Here at Christ Church the book of Psalms – the prayer book of the Bible, as it is sometimes called – sustains our daily worship, now as always. Public worship is no longer an option, but the cathedral clergy here are maintaining the daily round of prayer and warmly encourage you to share in the spiritual communion that prayer makes possible across all boundaries of time and space.

At the core of this work of prayer the psalms voice the cry of our hearts to God. With this in mind the ministry team here is sharing one psalm each day with an accompanying reflection. Recalling the University of Oxford’s motto, Dominus illuminatio mea – ‘The Lord is my light’ – we pray that, together, we may know God’s strength, encouragement and blessing in this time of need.
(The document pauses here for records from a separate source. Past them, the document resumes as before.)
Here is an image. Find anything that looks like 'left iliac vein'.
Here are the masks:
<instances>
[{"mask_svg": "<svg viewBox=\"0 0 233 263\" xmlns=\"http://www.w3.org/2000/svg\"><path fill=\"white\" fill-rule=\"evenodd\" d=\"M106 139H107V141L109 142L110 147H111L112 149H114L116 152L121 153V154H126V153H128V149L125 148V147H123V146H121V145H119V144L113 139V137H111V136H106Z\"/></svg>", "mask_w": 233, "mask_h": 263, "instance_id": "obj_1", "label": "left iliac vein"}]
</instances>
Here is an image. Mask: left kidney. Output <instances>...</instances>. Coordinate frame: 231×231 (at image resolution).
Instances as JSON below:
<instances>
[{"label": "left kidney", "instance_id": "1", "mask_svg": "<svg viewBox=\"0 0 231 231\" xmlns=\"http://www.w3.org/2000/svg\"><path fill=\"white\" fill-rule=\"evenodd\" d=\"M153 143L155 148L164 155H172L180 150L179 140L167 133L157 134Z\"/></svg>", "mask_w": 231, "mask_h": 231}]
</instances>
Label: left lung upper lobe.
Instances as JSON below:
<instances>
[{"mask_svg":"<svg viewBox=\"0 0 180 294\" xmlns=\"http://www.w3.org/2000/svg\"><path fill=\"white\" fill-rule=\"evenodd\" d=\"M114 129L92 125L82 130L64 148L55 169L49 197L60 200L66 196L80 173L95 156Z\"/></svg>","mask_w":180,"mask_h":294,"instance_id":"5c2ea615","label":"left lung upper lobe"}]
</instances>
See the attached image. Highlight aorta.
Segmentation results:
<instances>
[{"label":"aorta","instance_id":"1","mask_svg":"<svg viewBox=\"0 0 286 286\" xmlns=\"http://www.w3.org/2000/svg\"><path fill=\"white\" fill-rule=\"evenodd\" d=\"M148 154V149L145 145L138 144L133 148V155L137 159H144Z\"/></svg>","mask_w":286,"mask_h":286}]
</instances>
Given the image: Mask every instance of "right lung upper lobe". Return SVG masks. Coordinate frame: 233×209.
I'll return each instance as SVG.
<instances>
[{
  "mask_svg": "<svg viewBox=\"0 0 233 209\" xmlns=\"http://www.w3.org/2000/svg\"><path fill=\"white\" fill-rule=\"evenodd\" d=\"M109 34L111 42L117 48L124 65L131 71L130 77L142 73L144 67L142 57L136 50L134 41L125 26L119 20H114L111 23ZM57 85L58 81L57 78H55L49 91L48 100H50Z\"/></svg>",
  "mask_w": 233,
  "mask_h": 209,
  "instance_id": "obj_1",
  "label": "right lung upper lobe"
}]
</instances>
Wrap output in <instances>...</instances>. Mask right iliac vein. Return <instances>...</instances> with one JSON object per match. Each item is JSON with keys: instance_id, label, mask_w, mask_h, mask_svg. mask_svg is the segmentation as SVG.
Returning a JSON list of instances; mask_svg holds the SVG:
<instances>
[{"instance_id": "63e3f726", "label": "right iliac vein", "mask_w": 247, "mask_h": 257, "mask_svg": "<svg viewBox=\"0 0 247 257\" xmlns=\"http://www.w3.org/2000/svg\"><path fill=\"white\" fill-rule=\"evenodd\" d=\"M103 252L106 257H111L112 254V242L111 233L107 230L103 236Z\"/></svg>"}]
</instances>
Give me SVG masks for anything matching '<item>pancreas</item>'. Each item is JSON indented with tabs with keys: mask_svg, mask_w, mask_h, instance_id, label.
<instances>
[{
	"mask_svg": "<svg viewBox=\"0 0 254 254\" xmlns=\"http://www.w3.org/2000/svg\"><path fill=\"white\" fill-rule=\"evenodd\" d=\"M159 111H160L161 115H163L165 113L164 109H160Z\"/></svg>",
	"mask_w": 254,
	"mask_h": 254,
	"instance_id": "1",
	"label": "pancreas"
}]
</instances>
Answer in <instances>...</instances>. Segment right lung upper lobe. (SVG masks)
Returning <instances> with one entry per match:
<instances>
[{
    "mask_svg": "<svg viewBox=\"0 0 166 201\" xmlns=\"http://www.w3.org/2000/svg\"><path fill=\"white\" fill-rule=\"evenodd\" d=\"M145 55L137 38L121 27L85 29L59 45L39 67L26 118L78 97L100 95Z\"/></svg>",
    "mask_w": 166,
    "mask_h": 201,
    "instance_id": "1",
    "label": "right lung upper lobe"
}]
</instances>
‘The Lord is my light, and my salvation; whom then shall I fear: the Lord is the strength of my life; of whom then shall I be afraid?’ (Psalm 27:1)

Edmund Newey, Sub Dean


Musician playing trumpetPsalm 150

O PRAISE God in his holiness: praise him in the firmament of his power.

Praise him in his noble acts: praise him according to his excellent greatness.
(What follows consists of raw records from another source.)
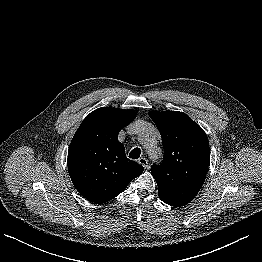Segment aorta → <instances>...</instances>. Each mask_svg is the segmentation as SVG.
<instances>
[{
  "mask_svg": "<svg viewBox=\"0 0 262 262\" xmlns=\"http://www.w3.org/2000/svg\"><path fill=\"white\" fill-rule=\"evenodd\" d=\"M148 155L151 159H155L156 156H155V152H154V149H148Z\"/></svg>",
  "mask_w": 262,
  "mask_h": 262,
  "instance_id": "obj_1",
  "label": "aorta"
}]
</instances>
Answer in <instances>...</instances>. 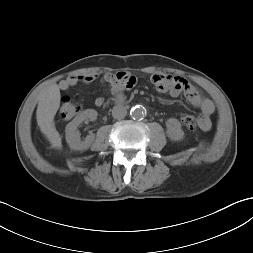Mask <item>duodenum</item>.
Segmentation results:
<instances>
[{
	"mask_svg": "<svg viewBox=\"0 0 253 253\" xmlns=\"http://www.w3.org/2000/svg\"><path fill=\"white\" fill-rule=\"evenodd\" d=\"M115 101H116L117 103H122V102H124V97H123V95L120 94V93H117V94H116V97H115Z\"/></svg>",
	"mask_w": 253,
	"mask_h": 253,
	"instance_id": "410a0bca",
	"label": "duodenum"
}]
</instances>
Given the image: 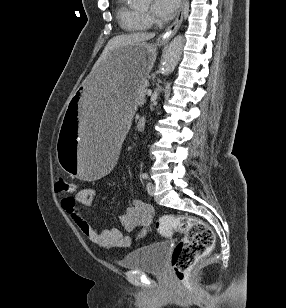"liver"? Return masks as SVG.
Instances as JSON below:
<instances>
[{
  "label": "liver",
  "mask_w": 286,
  "mask_h": 308,
  "mask_svg": "<svg viewBox=\"0 0 286 308\" xmlns=\"http://www.w3.org/2000/svg\"><path fill=\"white\" fill-rule=\"evenodd\" d=\"M155 37V33H131L125 35H118L113 37L106 45L101 56L95 63L93 70L96 69L100 63L115 49L127 45L142 43ZM92 70V71H93Z\"/></svg>",
  "instance_id": "6515ba94"
}]
</instances>
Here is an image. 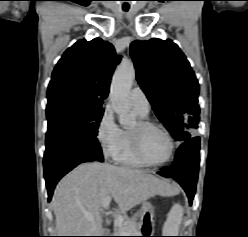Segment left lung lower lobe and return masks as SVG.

Praise him in the sound of the trumpet: praise him upon the lute and harp.

Praise him in the cymbals and dances: praise him upon the strings and pipe.

Praise him upon the well-tuned cymbals: praise him upon the loud cymbals.
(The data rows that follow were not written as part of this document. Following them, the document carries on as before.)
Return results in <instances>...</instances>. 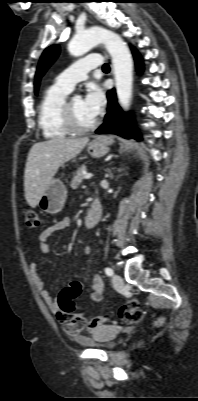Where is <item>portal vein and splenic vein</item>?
<instances>
[{
	"label": "portal vein and splenic vein",
	"mask_w": 198,
	"mask_h": 401,
	"mask_svg": "<svg viewBox=\"0 0 198 401\" xmlns=\"http://www.w3.org/2000/svg\"><path fill=\"white\" fill-rule=\"evenodd\" d=\"M93 177V174H85L84 178L85 179H91Z\"/></svg>",
	"instance_id": "portal-vein-and-splenic-vein-1"
}]
</instances>
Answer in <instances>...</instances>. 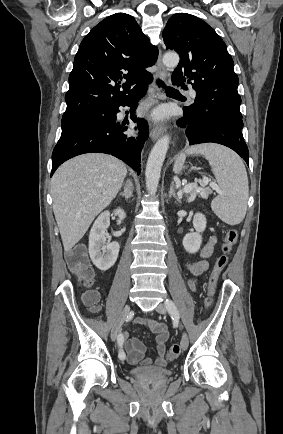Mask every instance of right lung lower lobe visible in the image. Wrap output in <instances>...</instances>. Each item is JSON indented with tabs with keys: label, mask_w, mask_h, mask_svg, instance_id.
Segmentation results:
<instances>
[{
	"label": "right lung lower lobe",
	"mask_w": 283,
	"mask_h": 434,
	"mask_svg": "<svg viewBox=\"0 0 283 434\" xmlns=\"http://www.w3.org/2000/svg\"><path fill=\"white\" fill-rule=\"evenodd\" d=\"M142 84L134 94L124 102L117 104L104 114L79 120L63 128L61 137L52 154V171L66 160L84 153L99 152L111 154L140 174V153L148 138V125L143 118L134 115L137 101L145 94L147 84ZM119 106H130L131 119L138 124V135L128 136L125 123L116 122Z\"/></svg>",
	"instance_id": "1"
}]
</instances>
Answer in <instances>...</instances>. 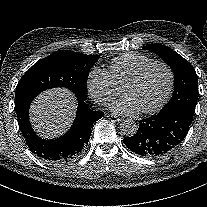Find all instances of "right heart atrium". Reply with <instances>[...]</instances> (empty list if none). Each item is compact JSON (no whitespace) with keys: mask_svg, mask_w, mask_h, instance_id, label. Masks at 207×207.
<instances>
[{"mask_svg":"<svg viewBox=\"0 0 207 207\" xmlns=\"http://www.w3.org/2000/svg\"><path fill=\"white\" fill-rule=\"evenodd\" d=\"M86 87L98 105L107 106L118 95L117 87L112 83L108 73L98 67L89 71Z\"/></svg>","mask_w":207,"mask_h":207,"instance_id":"right-heart-atrium-1","label":"right heart atrium"}]
</instances>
Let every thing that hath breath: praise the Lord.

Book of Common Prayer – Day 30 Evening Prayer


This is a final hymn of praise which ends the psalter, a ringing call to the whole of creation to give exuberant, ceaseless and resounding praise to the living God. Every musical instrument is to be used to proclaim His glory, and everyone is to join together in joyful song. We are to use trumpets, lutes, harps, tambourines, strings, pipes, cymbals and dance, a combination that will make a lot of noise and attract a lot of attention.

The psalm is, if you like, a call to honour and value the creative arts within the life of the church, and to make full use of them in our worship of God. But the psalm could also be interpreted metaphorically, as a call to find and experience harmony and rhythm in our lives and our relationships with others, to ‘make music together’ in the course of our daily living, so that together we become a symphony of praise to God. And to look beyond our own immediate desires and preoccupations to find beauty and joy in the people around us, in the work we do, and in the natural world.

However we approach this psalm, it is a reminder that the entire psalter is a rich and diverse prayer book and spiritual resource for Jews and Christians alike. The psalms seek to offer us, not explanation in the various ups and downs of human life, but a sense of meaning.

Many aspects of human life, such as undeserved suffering or the mystery of human love, are inexplicable, and the psalmist’s ability to plumb the depths of human experience enables him to help us find meaning in those parts of our lives that explanations fail to reach. And the final conclusion of this rich and rewarding book of spiritual resources is one of praise: ‘Let everything that has breath praise the Lord’.